G) Beautification of Dhaka City
In response to the call of the Dhaka City Corporation, EXIM Bank has been sharing a good portion of the mammoth task of beautifying the capital since 2005. To make the capital a modern city enriched with adequate urban amenities, EXIM Bank always joins hands with the government.
8.1FINDINGS OF THE STUDY
The main focus of this paper is on investment management of EXIM Bank. Besides this the paper also looked at the Islamic banking in Bangladesh as the EXIM bank was converted to an Islamic Shariah based bank in July 2005.
Islamic banking in Bangladesh has been a tremendous success over the last decade or so. The annual growth rate of Islamic banking is 30%. Islamic banking is based on cardinal two principles laid down in Shariah: 1) prohibition of interest 2) replacing it with profit sharing wherever feasible and desirable.
The bank has a well-organized credit management process in place. The study found that the bank has a well-developed lending policy. The bank follows certain general principle of lending such as safety, purpose, liquidity and diversification. All the investment applications go through each of the steps of the investment granting process. The bank uses its own investment risk evaluation process in addition to LRA Manual of Bangladesh Bank and project appraisal method for evaluating investment proposals. The bank also has a proper investment administration to ensure proper documentation, monitoring and follow up of each investment granted by it. A banker can not sleep well with bad debts in his portfolio. The failure of commercial banks occurs mainly due to bad loans, which occurs due to inefficient management of the loans and advances portfolio. Therefore any banks must be extremely cautious about its lending portfolio and credit policy. So far the Bank has been able to manage its credit portfolio skillfully and kept the classified loan at a very lower rate
The bank grants investment to a number of sectors through various loan facilities for short, medium and long period. The bank’s lending activities mainly focus on trade and industry sector
In this paper bank’s deposit mobilization and loan disbursement, current growth rate of deposit and investment is 26.54%, 40.27% respectively. For investment sanctioning it is observable that in this year loss from general investment is about .004% and bad loan was 1.34% of total investment. Overall their growth rate is well from the date of establishment.
9.1CONCLUSION & RECOMMENDATIONS
EXIM bank within a short period of just few years has made good progress in terms of profitability and growth rate of deposits and loans and advances despite tremendous competition in the industry and world economic crisis. The bank has to keep updating its credit operation. Although for the time being the figures are good but the trend in the figure indicate that unless the bank becomes more prudent in its loan granting process it can become laden with heavy bad loans.

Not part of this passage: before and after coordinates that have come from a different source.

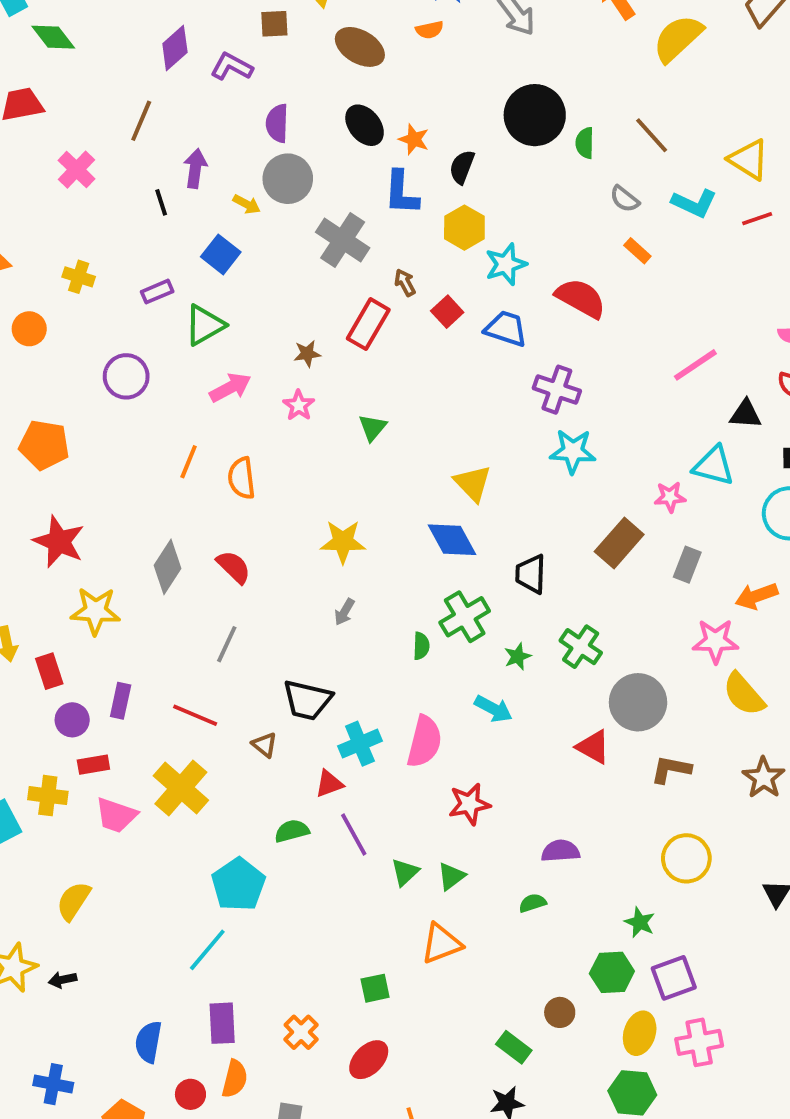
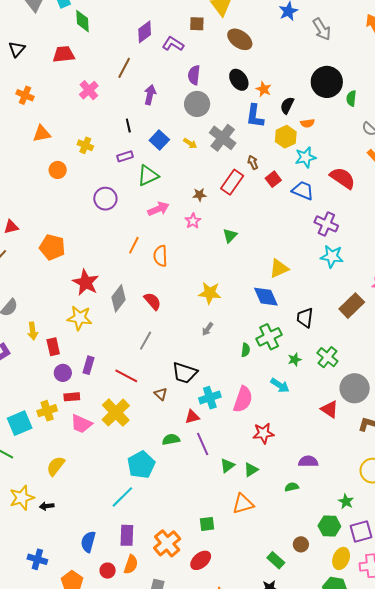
orange semicircle: (429, 30) -> (307, 123), moved
green diamond: (53, 37) -> (83, 21), turned 30
black line: (161, 202) -> (128, 125), moved
yellow arrow: (247, 204) -> (190, 143), moved
orange pentagon: (44, 445) -> (52, 247), moved
yellow triangle: (473, 483) -> (279, 268), turned 45
red star: (59, 542) -> (86, 282), moved
yellow cross: (48, 796) -> (47, 411), turned -30
orange cross: (301, 1032) -> (167, 543), size x1.5

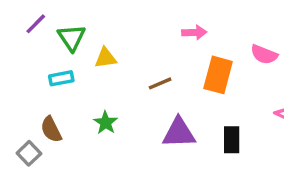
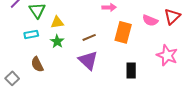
green star: (106, 123) -> (57, 41), moved
brown semicircle: (51, 129) -> (37, 64), moved
purple triangle: (179, 133) -> (88, 60), moved, turned 45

To improve its overall performance the bank can do the following:
The segregation of duties will improve the knowledge levels and expertise in each department.

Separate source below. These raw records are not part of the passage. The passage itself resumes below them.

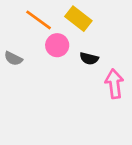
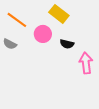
orange line: (39, 20) -> (17, 20), moved

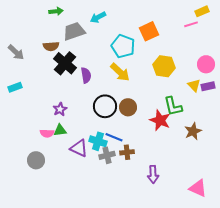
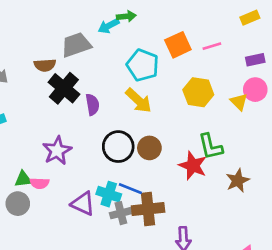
green arrow: (56, 11) -> (126, 16), moved
pink line: (191, 24) -> (212, 46), moved
yellow triangle: (194, 85) -> (239, 102), moved
purple rectangle: (208, 86) -> (255, 60), moved
purple star: (60, 109) -> (57, 151), size x1.5
green triangle: (60, 130) -> (23, 179), moved
brown cross: (127, 152) -> (148, 209), size x1.6
gray circle: (36, 160) -> (18, 204), moved

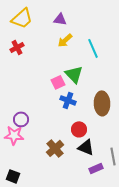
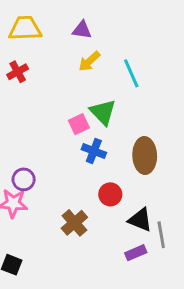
yellow trapezoid: (22, 18) -> (25, 28), turned -140
black triangle: (86, 147) -> (140, 220), moved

The organization structure should have to be changed to put in place the segregation of the Marketing/ Relationship Management function from Approval / Risk Management / Administration function.
The responsibilities of the key persons of the above function must also be clearly specified.
An Early Alert Account system should be introduced to have adequate monitoring, supervision or close attention by management.( An early Alert Account is one that has risk and potential weaknesses of a material nature)
There should be a Recovery Unit to manage directly accounts with sustained deterioration. To encourage Recovery Unit incentive program may also introduced.
The bank can establish a Marketing department to increase deposits
The bank can open ATM booths and internet banking facilities
The bank should introduce up to date baking software solutions designed to speed up banking process and delivery of services
The bank should give its loan products to customers by publishing brochures and advertising them under different ‘brand’ names.
Ensure proper training of its staff.